Their study appeared in the American Journal of Agricultural Economics, a peer-reviewed journal published by Oxford University Press.
But there’s a downside for farmers: Better yields create surpluses. Prices fell for those two crops, prompting the authors to conclude “that these changes made consumers better off and farmers worse off.”
“I don’t think farmers can do much to avoid it,” Mr. Metaxoglou said.
The Blade contacted more than a dozen people in the agricultural industry and Ohio State University agriculture experts about the study. Only three offered any comments.
“It makes sense that plants, like humans, do better without pollution,” Joe Logan, Ohio Farmers Union president, said.
Ty Higgins, Ohio Farm Bureau Federation spokesman, said no one at that organization deals directly with agronomics or atmospheric science.
But he said he has been in meetings in which some agricultural experts now wonder if reductions of a different form of air pollution, sulfur dioxide, which is commonly called acid rain, has had an unintended consequence of pulling important concentrations of sulfur out of the soil. Farmers now find themselves spending money to restore the sulfur content of their land with more fertilizers.
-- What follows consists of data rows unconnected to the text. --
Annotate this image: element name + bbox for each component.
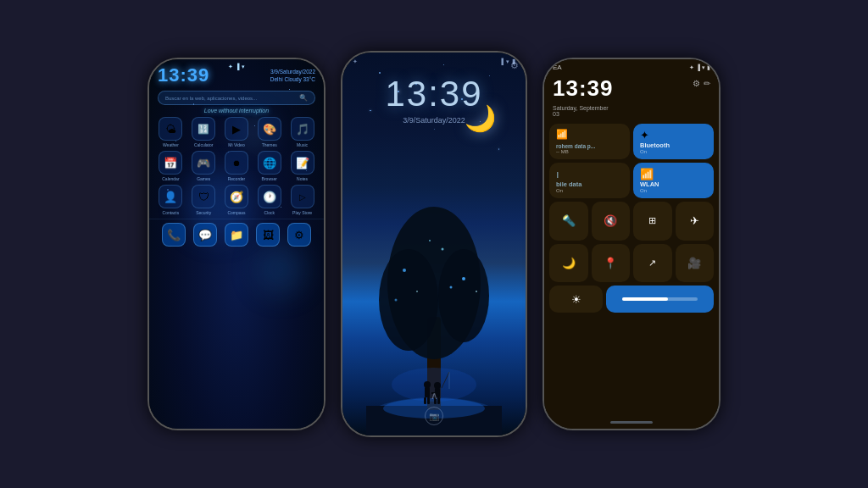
dock-messages[interactable]: 💬 <box>193 223 217 247</box>
app-label-calendar: Calendar <box>162 176 179 181</box>
app-label-mivideo: Mi Video <box>228 142 244 147</box>
app-recorder[interactable]: ⏺ Recorder <box>222 151 252 181</box>
app-music[interactable]: 🎵 Music <box>287 117 317 147</box>
app-games[interactable]: 🎮 Games <box>189 151 219 181</box>
lock-settings-icon[interactable]: ⚙ <box>510 57 519 72</box>
brightness-control[interactable]: ☀ <box>549 286 603 313</box>
small-tile-nfc[interactable]: ↗ <box>633 244 672 283</box>
app-label-contacts: Contacts <box>163 210 180 215</box>
ctrl-edit-icon[interactable]: ✏ <box>704 79 710 88</box>
tile-bt-icon: ✦ <box>640 129 649 141</box>
svg-rect-18 <box>424 397 426 404</box>
home-indicator <box>610 421 653 424</box>
cast-icon: ⊞ <box>648 215 656 226</box>
search-bar[interactable]: Buscar en la web, aplicaciones, videos..… <box>158 91 315 105</box>
browser-icon: 🌐 <box>258 151 281 175</box>
playstore-icon: ▷ <box>291 185 314 208</box>
small-tile-location[interactable]: 📍 <box>592 244 631 283</box>
compass-icon: 🧭 <box>225 185 248 208</box>
svg-point-13 <box>395 299 398 302</box>
app-label-browser: Browser <box>262 176 277 181</box>
small-tile-mute[interactable]: 🔇 <box>592 202 631 241</box>
svg-point-4 <box>379 249 438 351</box>
app-notes[interactable]: 📝 Notes <box>287 151 317 181</box>
tile-bluetooth[interactable]: ✦ Bluetooth On <box>633 124 714 159</box>
lock-chevron-up: ∧ <box>431 390 438 402</box>
dock-phone[interactable]: 📞 <box>162 223 186 247</box>
tile-bt-sub: On <box>640 149 707 154</box>
tile-mobile-data-sub: -- MB <box>556 149 623 154</box>
small-tile-row-2: 🌙 📍 ↗ 🎥 <box>544 244 719 283</box>
app-themes[interactable]: 🎨 Themes <box>254 117 284 147</box>
app-grid-row1: 🌤 Weather 🔢 Calculator ▶ Mi Video 🎨 Them… <box>149 117 324 147</box>
app-security[interactable]: 🛡 Security <box>189 185 219 215</box>
calendar-icon: 📅 <box>159 151 182 175</box>
app-calendar[interactable]: 📅 Calendar <box>156 151 186 181</box>
ctrl-time-block: 13:39 Saturday, September 03 <box>553 75 614 117</box>
svg-rect-17 <box>425 387 430 397</box>
tile-wlan[interactable]: 📶 WLAN On <box>633 163 714 198</box>
home-screen: 13:39 3/9/Saturday/2022 Delhi Cloudy 33°… <box>149 59 324 429</box>
lock-time: 13:39 <box>342 74 526 114</box>
app-calculator[interactable]: 🔢 Calculator <box>189 117 219 147</box>
small-tile-cast[interactable]: ⊞ <box>633 202 672 241</box>
tile-bt-top: ✦ <box>640 129 707 141</box>
tile-mobile-data-label: rohem data p... <box>556 143 623 149</box>
app-playstore[interactable]: ▷ Play Store <box>287 185 317 215</box>
svg-point-5 <box>438 249 489 342</box>
airplane-icon: ✈ <box>690 214 699 227</box>
ctrl-battery-icon: ▮ <box>707 64 710 71</box>
camera-icon: 📷 <box>429 412 439 421</box>
bluetooth-icon: ✦ <box>228 64 233 70</box>
lock-date: 3/9/Saturday/2022 <box>342 116 526 125</box>
volume-control[interactable] <box>606 286 714 313</box>
small-tile-airplane[interactable]: ✈ <box>676 202 715 241</box>
phone-icon: 📞 <box>162 223 186 247</box>
nfc-icon: ↗ <box>648 258 656 269</box>
home-date: 3/9/Saturday/2022 <box>270 68 315 75</box>
app-label-themes: Themes <box>262 142 277 147</box>
tile-mobile-data-2[interactable]: ı bile data On <box>549 163 630 198</box>
ctrl-settings-icon[interactable]: ⚙ <box>693 79 700 88</box>
carrier-label: EA <box>553 64 562 71</box>
app-mivideo[interactable]: ▶ Mi Video <box>222 117 252 147</box>
tile-wlan-label: WLAN <box>640 180 707 188</box>
small-tile-torch[interactable]: 🔦 <box>549 202 588 241</box>
app-browser[interactable]: 🌐 Browser <box>254 151 284 181</box>
home-date-weather: 3/9/Saturday/2022 Delhi Cloudy 33°C <box>270 68 315 83</box>
small-tile-video[interactable]: 🎥 <box>676 244 715 283</box>
signal-icon: ▐ <box>236 64 240 70</box>
ctrl-status-bar: EA ✦ ▐ ▾ ▮ <box>544 59 719 74</box>
tile-mobile-data[interactable]: 📶 rohem data p... -- MB <box>549 124 630 159</box>
app-contacts[interactable]: 👤 Contacts <box>156 185 186 215</box>
svg-point-14 <box>476 291 477 292</box>
dock-gallery[interactable]: 🖼 <box>256 223 280 247</box>
svg-point-11 <box>450 286 453 289</box>
main-tile-grid: 📶 rohem data p... -- MB ✦ Bluetooth On <box>544 120 719 202</box>
app-weather[interactable]: 🌤 Weather <box>156 117 186 147</box>
search-text: Buscar en la web, aplicaciones, videos..… <box>165 96 299 101</box>
app-label-compass: Compass <box>227 210 245 215</box>
left-phone: 13:39 3/9/Saturday/2022 Delhi Cloudy 33°… <box>147 58 326 430</box>
app-label-recorder: Recorder <box>228 176 246 181</box>
home-weather: Delhi Cloudy 33°C <box>270 75 315 83</box>
svg-point-9 <box>462 277 465 280</box>
app-label-calculator: Calculator <box>194 142 214 147</box>
settings-icon: ⚙ <box>287 223 311 247</box>
lock-camera-button[interactable]: 📷 <box>425 407 443 425</box>
ctrl-action-icons: ⚙ ✏ <box>693 75 710 88</box>
app-clock[interactable]: 🕐 Clock <box>254 185 284 215</box>
small-tile-dnd[interactable]: 🌙 <box>549 244 588 283</box>
tile-wlan-sub: On <box>640 188 707 193</box>
app-grid-row2: 📅 Calendar 🎮 Games ⏺ Recorder 🌐 Browser … <box>149 151 324 181</box>
clock-icon: 🕐 <box>258 185 281 208</box>
control-center: EA ✦ ▐ ▾ ▮ 13:39 Saturday, September 03 … <box>544 59 719 429</box>
search-icon: 🔍 <box>299 94 308 102</box>
dock-files[interactable]: 📁 <box>225 223 248 247</box>
volume-fill <box>622 297 667 301</box>
app-compass[interactable]: 🧭 Compass <box>222 185 252 215</box>
svg-point-16 <box>424 381 431 388</box>
security-icon: 🛡 <box>192 185 215 208</box>
dock-settings[interactable]: ⚙ <box>287 223 311 247</box>
mute-icon: 🔇 <box>604 214 617 227</box>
Joe Nester, owner of Bryan-based Nester Ag, LLC, a past president of the Ohio Association of Independent Crop Consultants, past Board Chairman of the Ohio Certified Crop Advisers, and a Director with Brookside Laboratories, Inc., said the smog study “could go in the Comics section.”
“There is no way this has had any impact on crop yields,” he said. “They are reaching WAY out there on this.”
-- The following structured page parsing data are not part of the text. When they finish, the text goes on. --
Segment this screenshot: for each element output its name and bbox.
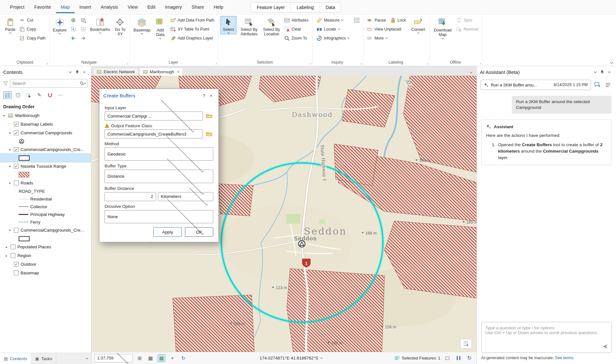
tab-help[interactable]: Help: [209, 1, 228, 13]
checkbox[interactable]: [14, 130, 19, 135]
tab-list-chevron[interactable]: [468, 69, 474, 76]
labeling-dialog-launcher[interactable]: ⌟: [427, 61, 428, 65]
expander-icon[interactable]: ▾: [8, 229, 12, 232]
buffer-distance-input[interactable]: [105, 192, 156, 201]
clear-selection-button[interactable]: Clear: [282, 25, 310, 33]
download-map-button[interactable]: Download Map: [432, 16, 454, 40]
infographics-button[interactable]: Infographics: [315, 34, 351, 42]
layer-item-createbuffers-top[interactable]: ▾ CommercialCampgrounds_Cre...: [0, 145, 90, 154]
layer-item-roads[interactable]: ▾ Roads: [0, 179, 90, 187]
tab-insert[interactable]: Insert: [75, 1, 96, 13]
navigate-dialog-launcher[interactable]: ⌟: [127, 61, 128, 65]
panel-menu-chevron[interactable]: [592, 68, 599, 75]
expander-icon[interactable]: ▾: [8, 165, 12, 168]
previous-extent-button[interactable]: [69, 34, 78, 42]
tab-view[interactable]: View: [123, 1, 143, 13]
layer-item-commercial-campgrounds[interactable]: ▾ Commercial Campgrounds: [0, 129, 90, 137]
conversation-menu-icon[interactable]: [604, 81, 612, 89]
view-unplaced-button[interactable]: View Unplaced: [365, 25, 408, 33]
tab-edit[interactable]: Edit: [143, 1, 160, 13]
panel-menu-chevron[interactable]: [67, 68, 74, 75]
layer-item-region[interactable]: ▸ Region: [0, 251, 90, 260]
search-input[interactable]: [12, 81, 80, 86]
expander-icon[interactable]: ▾: [8, 131, 12, 135]
copy-button[interactable]: Copy: [18, 25, 47, 33]
explore-button[interactable]: Explore: [51, 16, 68, 35]
symbol-buffer-polygon[interactable]: [0, 235, 90, 243]
conversation-selector[interactable]: Run a 2KM Buffer arou... 8/14/2025 1:15 …: [481, 80, 591, 90]
tab-project[interactable]: Project: [5, 1, 29, 13]
layer-item-outdoor[interactable]: Outdoor: [0, 260, 90, 269]
locate-button[interactable]: Locate: [315, 25, 351, 33]
bookmarks-button[interactable]: Bookmarks: [89, 16, 112, 34]
tab-share[interactable]: Share: [187, 1, 209, 13]
layer-item-createbuffers-bottom[interactable]: ▾ CommercialCampgrounds_Cre...: [0, 226, 90, 235]
tab-analysis[interactable]: Analysis: [96, 1, 123, 13]
assistant-input[interactable]: [482, 322, 611, 352]
expander-icon[interactable]: ▸: [5, 254, 9, 257]
map-extent-icon[interactable]: [444, 354, 451, 362]
full-extent-button[interactable]: [69, 16, 78, 24]
refresh-drawing-icon[interactable]: ↻: [465, 354, 473, 362]
selected-features-indicator[interactable]: Selected Features: 1: [395, 356, 440, 360]
checkbox[interactable]: [14, 181, 19, 185]
tab-map[interactable]: Map: [56, 1, 75, 13]
map-tab-marlborough[interactable]: Marlborough ×: [140, 68, 183, 76]
apply-button[interactable]: Apply: [153, 227, 182, 237]
checkbox[interactable]: [11, 244, 15, 249]
legend-item-principal-highway[interactable]: Principal Highway: [0, 210, 90, 218]
zoom-to-selection-button[interactable]: Zoom To: [282, 34, 310, 42]
next-extent-button[interactable]: [79, 34, 88, 42]
more-options-button[interactable]: ⋯: [56, 91, 65, 99]
list-by-selection-icon[interactable]: [24, 91, 33, 99]
expander-icon[interactable]: ▾: [8, 182, 12, 185]
collapse-ribbon-chevron[interactable]: [610, 61, 613, 64]
list-by-data-source-icon[interactable]: [14, 91, 22, 99]
expander-icon[interactable]: ▾: [2, 114, 6, 117]
checkbox[interactable]: [14, 271, 19, 275]
layer-item-marlborough[interactable]: ▾ Marlborough: [0, 111, 90, 120]
layer-item-basemap-labels[interactable]: Basemap Labels: [0, 120, 90, 129]
tab-imagery[interactable]: Imagery: [160, 1, 187, 13]
layer-item-populated-places[interactable]: ▸ Populated Places: [0, 243, 90, 251]
tasks-panel-tab[interactable]: ▣Tasks: [31, 353, 56, 364]
new-conversation-icon[interactable]: [593, 81, 602, 89]
pin-icon[interactable]: [599, 68, 606, 75]
close-dialog-icon[interactable]: ×: [207, 93, 215, 98]
tab-data[interactable]: Data: [320, 3, 341, 12]
checkbox[interactable]: [14, 122, 19, 127]
map-overview-button[interactable]: [460, 339, 472, 349]
cut-button[interactable]: ✂Cut: [18, 16, 47, 24]
search-options-chevron[interactable]: [84, 82, 86, 84]
snapping-crosshair-icon[interactable]: ⌖: [169, 354, 176, 362]
fixed-zoom-out-button[interactable]: [79, 25, 88, 33]
selection-dialog-launcher[interactable]: ⌟: [309, 61, 311, 65]
buffer-type-dropdown[interactable]: Distance: [105, 170, 213, 183]
symbol-buffer-polygon-selected[interactable]: [0, 154, 90, 162]
close-tab-icon[interactable]: ×: [177, 69, 179, 74]
refresh-view-icon[interactable]: ↻: [179, 354, 187, 362]
select-by-location-button[interactable]: Select By Location: [262, 16, 281, 38]
pin-icon[interactable]: [74, 68, 81, 75]
layer-dialog-launcher[interactable]: ⌟: [215, 61, 217, 65]
paste-button[interactable]: Paste: [4, 16, 17, 34]
checkbox[interactable]: [14, 228, 19, 233]
browse-output-button[interactable]: [205, 130, 213, 138]
legend-item-ferry[interactable]: Ferry: [0, 218, 90, 226]
measure-button[interactable]: Measure: [315, 16, 351, 24]
help-icon[interactable]: ?: [200, 93, 207, 98]
pause-drawing-icon[interactable]: [455, 354, 462, 362]
expander-icon[interactable]: ▸: [5, 245, 9, 249]
add-data-from-path-button[interactable]: Add Data From Path: [169, 16, 216, 24]
checkbox[interactable]: [14, 262, 19, 267]
legend-item-collector[interactable]: Collector: [0, 203, 90, 210]
offline-dialog-launcher[interactable]: ⌟: [479, 61, 481, 65]
panel-tabs-chevron[interactable]: [83, 353, 91, 364]
tab-labeling[interactable]: Labeling: [291, 3, 320, 12]
new-map-grid-icon[interactable]: ⊞: [136, 354, 143, 362]
layer-item-basemap[interactable]: Basemap: [0, 269, 90, 277]
map-tab-electric-network[interactable]: Electric Network: [93, 68, 139, 76]
list-by-drawing-order-icon[interactable]: [3, 91, 12, 99]
checkbox[interactable]: [14, 164, 19, 169]
method-dropdown[interactable]: Geodesic: [105, 147, 213, 161]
Mr. Nester said he could list “many, many reasons why crop yields have increased,” none of which would be as a result of smog levels lowered by the federal Clean Air Act.
“In fact, the Clean Air Act has cost farmers money,” he said. “They used to get a good amount of crop-required sulfate from acid rain. Now, they have to buy the sulfate.”
Mr. Nester also said sulfate is “somewhat of a natural fungicide.” Plant diseases, he said, increased once acid rain was reduced, prompting farmers to “spend significant dollars on fungicide.”
Mr. Metaxoglou stood by the results of the smog study, adding that it shows cleaner air is “very important for the economy.”
Perrysburg Township farmer Kris Swartz said he is "skeptical that we can attribute yield increases or decreases to any one particular factor when so many are involved in producing yield."
"Certainly genetics have played a large part in increasing yields over that time frame, but the weather and a host of biological factors have played a part as well," Mr. Swartz said.